Jim Miller
- Full name: James Muir Miller
- Date of birth: 6 April 1939 (age 85)
- Place of birth: Kiama, NSW, Australia
- Height: 6 ft 1 in (185 cm)

Rugby union career
- Position(s): Lock / Prop

International career
- Years: Team / Apps / (Points)
- 1962–67: Australia / 6 / (0)

= Jim Miller (rugby union) =

Australian rugby union international

James Muir Miller (born 6 April 1939) is an Australian former rugby union international.

A native of Kiama, Miller was a farmer by trade and made his first NSW Country representative appearance in 1959 at the age of 20, playing against the touring British Lions.

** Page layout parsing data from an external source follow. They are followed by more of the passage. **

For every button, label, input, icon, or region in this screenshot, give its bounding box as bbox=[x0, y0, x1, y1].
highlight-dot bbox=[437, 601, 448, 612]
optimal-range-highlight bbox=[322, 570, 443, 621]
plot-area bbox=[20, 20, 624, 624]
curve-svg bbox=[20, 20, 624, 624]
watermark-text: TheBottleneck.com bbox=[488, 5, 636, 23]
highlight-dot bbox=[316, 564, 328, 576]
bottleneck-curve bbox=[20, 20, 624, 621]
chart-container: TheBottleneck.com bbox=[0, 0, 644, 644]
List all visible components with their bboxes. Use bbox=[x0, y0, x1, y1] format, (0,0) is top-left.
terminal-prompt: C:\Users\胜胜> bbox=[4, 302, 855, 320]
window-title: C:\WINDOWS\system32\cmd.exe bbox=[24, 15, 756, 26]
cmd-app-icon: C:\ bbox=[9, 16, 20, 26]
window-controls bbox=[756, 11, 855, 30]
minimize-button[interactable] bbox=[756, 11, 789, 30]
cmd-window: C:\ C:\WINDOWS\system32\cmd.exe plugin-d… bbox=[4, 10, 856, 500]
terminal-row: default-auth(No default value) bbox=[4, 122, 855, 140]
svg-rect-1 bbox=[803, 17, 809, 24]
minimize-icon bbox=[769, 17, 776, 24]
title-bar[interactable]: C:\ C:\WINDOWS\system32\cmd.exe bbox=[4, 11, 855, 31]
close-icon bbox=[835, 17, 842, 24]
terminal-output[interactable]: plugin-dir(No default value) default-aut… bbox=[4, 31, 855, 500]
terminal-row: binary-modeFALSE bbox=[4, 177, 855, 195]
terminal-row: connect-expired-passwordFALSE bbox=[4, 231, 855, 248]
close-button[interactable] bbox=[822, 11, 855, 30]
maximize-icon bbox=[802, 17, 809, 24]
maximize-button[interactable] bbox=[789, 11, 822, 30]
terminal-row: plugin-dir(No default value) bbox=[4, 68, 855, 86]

Miller was capped six times for the Wallabies, debuting as a lock against the All Blacks at the Brisbane Exhibition Ground in 1962. He gained a further two caps in 1963, which included a Test in Pretoria on the tour of South Africa.

Following an extended period out of the national team, Miller was a surprise recall for the 1966–67 tour of Britain, Ireland and France. He was used as a prop in the Test matches against Wales, Scotland and England. The tour finished in Canada and Miller was given the captaincy for a match against British Columbia Universities.

Miller captained Manly's first-grade team.